This project aims to predict electricity demand for rural areas using machine learning and time-series forecasting models. By analyzing factors such as weather conditions, solar availability, and time-based patterns, this tool helps estimate the load consumption patterns of a village — enabling smarter energy planning, sustainability evaluation, and intervention testing (e.g., solar, batteries). The project supports utility providers and policy makers in:
- Understanding hourly/daily electricity demand.
- Testing the impact of renewable energy setups.
- Predicting future power usage based on historical trends.
- Python
- Pandas, NumPy – Data handling & numerical computing
- Matplotlib, Seaborn – Data visualization
- Scikit-learn – Machine learning (Random Forest)
- Keras, TensorFlow – Deep learning (LSTM)
- Statsmodels – Time series forecasting (ARIMA)
- Google Colab – Interactive environment
- Data Sources: Historical electricity consumption data (final.csv) External testing dataset (gani.csv)
- Data Preprocessing: Combined date and time into a single timestamp Extracted temporal features (hour, day of week, month, quarter) Applied cyclical encoding for time variables Generated lag features and smoothed power readings Scaled data using MinMaxScaler
- Models Trained: Random Forest Regressor: Handles structured data well with minimal tuning. LSTM (Long Short-Term Memory): Deep learning model for sequence forecasting. ARIMA (AutoRegressive Integrated Moving Average): Statistical time-series model.

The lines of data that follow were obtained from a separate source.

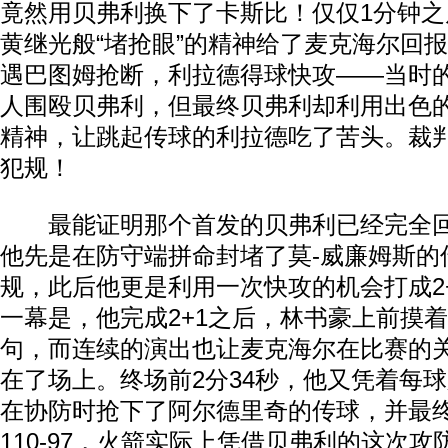
竟然用贝弗利换下了卡斯比！仅仅1分钟
黄继光般“堵抢眼”的精神给了麦克海尔回
遇巴图姆抢断，利拉德得球快攻——当时
人围殴贝弗利，但最终贝弗利却利用出色
精神，让跳起传球的利拉德吃了苦头。裁
犯规！
最能证明那个首发的贝弗利已经完全回
他先是在防守端拼命封堵了莫-威廉姆斯的
规，此后他更是利用一次快攻的机会打成2
一幕是，他完成2+1之后，林书豪上前摸
句，而连续的演出也让麦克海尔在比赛的
在了场上。终场前2分34秒，他又凭着每
在协防时抢下了阿尔德里奇的传球，并最
110-97，火箭实际上凭借贝弗利的这次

- Evaluation Metrics: MAE (Mean Absolute Error) RMSE (Root Mean Square Error)
- Testing: Predictions were made on unseen data (gani.csv) and results were visualized.
Model MAE ↓ RMSE ↓ ~ Random Forest 262.67 327.93 ~ ARIMA 789.35 988.36 ~ LSTM 2975.67 3081.67
Random Forest showed the best performance, balancing speed and accuracy. ARIMA captured temporal trends moderately well but lacked feature awareness. LSTM underperformed likely due to insufficient time-steps or hyperparameter tuning. Visual plots showed that Random Forest predictions closely followed actual demand trends.
Time-based features (hour, weekday) and lag values are crucial for accurate demand prediction. Machine learning models (especially Random Forest) can outperform deep learning on small, tabular datasets. Cyclical encoding of time (e.g., using sine/cosine for hours) significantly improves model understanding of periodic behavior. Scaling inputs is essential for neural networks like LSTM to converge properly. A hybrid approach (combining ML + ARIMA) could offer even more robust forecasting.